Afghan offensive must deliver durable security
Event: The US and allied offensive in Helmand, southern Afghanistan.
Significance: The offensive underway by US Marines in the Helmand River valley is a strategic gambit on whose success US President Barack Obama's Afghanistan policy will, in part, be judged. There are few signs that the necessary elements of a winning strategy are in place.
ANALYSIS:
In the 'Strike of the Sword' operation, more than 4,000 US Marines have fanned out across the lower Helmand River valley, consolidating control of the territory between the provincial capital Lashkah Gah and the town of Garmsir - previously the most southerly position held by Nato and the Afghan government. By July 9, they had also pushed approximately 75 kilometres along the river to establish a new forward position at Khan Neshin, itself, some 100 kilometres from the Pakistani border.
Meanwhile, UK-led troops, in an operation known as 'Panther's Claw', have advanced into territory between Lashkah Gah and the town of Gereshk, the province's second largest town, which is located on the strategic Highway One - Afghanistan's national circular road artery.
Marine offensive: The US Marines deployment represents the first prong of a theatre-wide summer offensive designed to provide maximum security for the August presidential elections. It aims to implement a new strategy based on counter-insurgency principles, designed to secure the civilian population by avoiding unnecessary use of military force and maintaining long-term domination over captured territory.

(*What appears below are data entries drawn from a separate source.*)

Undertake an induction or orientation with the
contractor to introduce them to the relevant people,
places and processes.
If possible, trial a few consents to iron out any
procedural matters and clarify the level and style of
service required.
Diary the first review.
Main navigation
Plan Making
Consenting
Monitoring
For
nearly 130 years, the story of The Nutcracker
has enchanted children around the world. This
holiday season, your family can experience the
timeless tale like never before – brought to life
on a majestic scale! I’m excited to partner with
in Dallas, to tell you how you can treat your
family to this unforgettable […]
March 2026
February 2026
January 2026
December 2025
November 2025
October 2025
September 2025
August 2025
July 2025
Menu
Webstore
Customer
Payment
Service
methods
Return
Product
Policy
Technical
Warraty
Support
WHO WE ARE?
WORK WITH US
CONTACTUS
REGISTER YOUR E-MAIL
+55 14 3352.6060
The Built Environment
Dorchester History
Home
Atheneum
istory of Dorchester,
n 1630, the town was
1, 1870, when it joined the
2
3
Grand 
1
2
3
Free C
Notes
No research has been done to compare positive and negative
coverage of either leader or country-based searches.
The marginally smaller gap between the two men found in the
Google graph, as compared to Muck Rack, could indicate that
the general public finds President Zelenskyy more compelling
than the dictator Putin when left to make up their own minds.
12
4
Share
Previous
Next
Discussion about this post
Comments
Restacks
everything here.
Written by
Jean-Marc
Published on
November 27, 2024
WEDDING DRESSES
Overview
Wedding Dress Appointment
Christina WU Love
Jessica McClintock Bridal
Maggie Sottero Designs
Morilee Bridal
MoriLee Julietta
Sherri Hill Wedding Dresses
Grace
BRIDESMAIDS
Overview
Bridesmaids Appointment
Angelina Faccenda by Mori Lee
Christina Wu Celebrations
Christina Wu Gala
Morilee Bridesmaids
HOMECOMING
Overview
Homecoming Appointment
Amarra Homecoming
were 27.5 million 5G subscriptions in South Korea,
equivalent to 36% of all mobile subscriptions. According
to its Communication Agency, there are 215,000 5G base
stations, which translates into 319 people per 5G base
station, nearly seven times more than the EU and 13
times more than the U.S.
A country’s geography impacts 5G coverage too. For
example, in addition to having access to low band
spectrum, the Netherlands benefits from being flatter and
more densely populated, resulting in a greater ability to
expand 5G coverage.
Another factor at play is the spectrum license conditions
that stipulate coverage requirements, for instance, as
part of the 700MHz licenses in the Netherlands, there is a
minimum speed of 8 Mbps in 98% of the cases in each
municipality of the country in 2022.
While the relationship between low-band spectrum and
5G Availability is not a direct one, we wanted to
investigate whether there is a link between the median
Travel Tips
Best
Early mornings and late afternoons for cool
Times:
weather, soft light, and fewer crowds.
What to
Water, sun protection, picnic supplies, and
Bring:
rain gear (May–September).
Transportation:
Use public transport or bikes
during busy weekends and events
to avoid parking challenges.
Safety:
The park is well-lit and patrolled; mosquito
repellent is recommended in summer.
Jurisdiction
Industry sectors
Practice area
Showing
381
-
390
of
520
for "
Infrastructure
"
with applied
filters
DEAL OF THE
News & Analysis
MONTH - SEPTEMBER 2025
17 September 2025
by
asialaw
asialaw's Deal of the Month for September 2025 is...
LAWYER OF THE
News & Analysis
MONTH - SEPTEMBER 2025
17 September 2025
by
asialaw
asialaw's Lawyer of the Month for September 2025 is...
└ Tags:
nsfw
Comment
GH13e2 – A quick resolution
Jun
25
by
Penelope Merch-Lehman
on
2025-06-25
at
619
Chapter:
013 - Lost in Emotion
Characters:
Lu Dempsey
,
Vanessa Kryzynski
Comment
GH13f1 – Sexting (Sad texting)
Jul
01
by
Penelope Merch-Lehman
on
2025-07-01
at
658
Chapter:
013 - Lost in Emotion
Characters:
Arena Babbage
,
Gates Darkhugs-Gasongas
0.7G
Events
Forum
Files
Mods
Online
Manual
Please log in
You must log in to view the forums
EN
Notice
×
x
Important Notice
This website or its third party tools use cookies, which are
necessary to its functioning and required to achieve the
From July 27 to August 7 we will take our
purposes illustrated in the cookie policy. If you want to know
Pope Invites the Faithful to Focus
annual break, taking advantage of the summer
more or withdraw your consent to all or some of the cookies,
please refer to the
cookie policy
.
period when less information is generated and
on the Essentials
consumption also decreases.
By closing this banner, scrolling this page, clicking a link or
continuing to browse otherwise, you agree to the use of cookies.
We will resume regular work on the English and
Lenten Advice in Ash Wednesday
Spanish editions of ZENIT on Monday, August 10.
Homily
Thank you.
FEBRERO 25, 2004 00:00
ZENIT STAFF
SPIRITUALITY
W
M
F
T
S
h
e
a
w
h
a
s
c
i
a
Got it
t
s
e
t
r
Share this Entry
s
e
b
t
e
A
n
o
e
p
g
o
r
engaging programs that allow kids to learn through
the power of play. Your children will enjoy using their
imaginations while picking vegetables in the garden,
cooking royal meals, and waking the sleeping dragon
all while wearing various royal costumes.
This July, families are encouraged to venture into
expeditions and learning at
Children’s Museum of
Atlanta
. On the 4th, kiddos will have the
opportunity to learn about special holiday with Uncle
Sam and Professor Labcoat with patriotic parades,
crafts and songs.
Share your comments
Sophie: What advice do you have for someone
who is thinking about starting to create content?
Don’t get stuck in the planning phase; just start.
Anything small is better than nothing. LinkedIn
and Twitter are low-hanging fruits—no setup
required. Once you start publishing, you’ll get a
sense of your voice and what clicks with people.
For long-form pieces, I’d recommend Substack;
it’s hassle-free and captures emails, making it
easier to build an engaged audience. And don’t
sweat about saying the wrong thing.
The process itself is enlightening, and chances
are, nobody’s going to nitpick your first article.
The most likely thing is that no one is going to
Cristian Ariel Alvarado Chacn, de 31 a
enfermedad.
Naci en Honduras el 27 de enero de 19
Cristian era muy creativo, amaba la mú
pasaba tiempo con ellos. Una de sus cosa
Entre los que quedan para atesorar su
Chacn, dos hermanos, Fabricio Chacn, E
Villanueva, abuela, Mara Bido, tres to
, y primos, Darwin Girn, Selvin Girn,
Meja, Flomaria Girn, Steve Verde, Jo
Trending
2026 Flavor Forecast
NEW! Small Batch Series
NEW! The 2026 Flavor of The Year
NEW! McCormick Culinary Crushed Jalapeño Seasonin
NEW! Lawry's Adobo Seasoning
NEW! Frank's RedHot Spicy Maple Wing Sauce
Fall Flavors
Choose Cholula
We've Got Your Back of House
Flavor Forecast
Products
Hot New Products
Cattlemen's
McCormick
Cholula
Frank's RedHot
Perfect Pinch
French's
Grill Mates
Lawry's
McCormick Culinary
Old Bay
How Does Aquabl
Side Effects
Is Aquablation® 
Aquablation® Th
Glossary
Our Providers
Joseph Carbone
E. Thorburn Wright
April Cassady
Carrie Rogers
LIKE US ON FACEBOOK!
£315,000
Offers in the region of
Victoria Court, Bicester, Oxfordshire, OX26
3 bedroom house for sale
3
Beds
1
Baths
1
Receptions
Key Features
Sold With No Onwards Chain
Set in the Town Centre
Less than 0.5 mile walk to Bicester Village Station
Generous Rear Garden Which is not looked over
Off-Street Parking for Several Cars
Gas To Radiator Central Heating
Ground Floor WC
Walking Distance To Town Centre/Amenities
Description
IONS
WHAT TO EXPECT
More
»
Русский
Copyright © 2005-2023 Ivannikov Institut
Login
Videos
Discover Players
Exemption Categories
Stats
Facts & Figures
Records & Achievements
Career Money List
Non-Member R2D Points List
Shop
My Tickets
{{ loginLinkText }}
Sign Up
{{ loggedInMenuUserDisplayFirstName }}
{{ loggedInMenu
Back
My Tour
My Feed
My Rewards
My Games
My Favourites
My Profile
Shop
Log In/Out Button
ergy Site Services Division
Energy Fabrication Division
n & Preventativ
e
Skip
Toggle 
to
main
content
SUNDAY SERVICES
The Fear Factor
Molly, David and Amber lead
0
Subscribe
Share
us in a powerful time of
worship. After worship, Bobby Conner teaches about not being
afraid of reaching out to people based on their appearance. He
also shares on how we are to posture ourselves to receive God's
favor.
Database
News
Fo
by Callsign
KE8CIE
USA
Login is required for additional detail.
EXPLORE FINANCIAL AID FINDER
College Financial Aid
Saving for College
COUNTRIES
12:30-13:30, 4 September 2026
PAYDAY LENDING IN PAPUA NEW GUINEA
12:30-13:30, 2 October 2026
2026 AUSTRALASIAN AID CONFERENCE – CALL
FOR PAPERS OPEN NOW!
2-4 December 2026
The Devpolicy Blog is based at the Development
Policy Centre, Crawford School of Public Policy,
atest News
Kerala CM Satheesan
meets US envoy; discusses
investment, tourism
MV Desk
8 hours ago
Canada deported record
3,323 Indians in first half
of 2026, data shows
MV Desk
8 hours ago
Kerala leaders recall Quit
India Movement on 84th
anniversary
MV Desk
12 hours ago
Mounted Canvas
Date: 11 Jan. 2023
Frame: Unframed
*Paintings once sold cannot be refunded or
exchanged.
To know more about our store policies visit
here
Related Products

Helmand theatre: The Marines have entered a challenging environment shaped by the UK military presence since 2006:
1. Geography. The province of Helmand is mostly arid desert. The population is concentrated in principal towns and along a narrow strip of cultivated land alongside the perennial waters of the Helmand River, its seasonal-flowing tributaries and nearby canal systems. Known by the military as the 'Green Zone', this strip is also the principal battle space.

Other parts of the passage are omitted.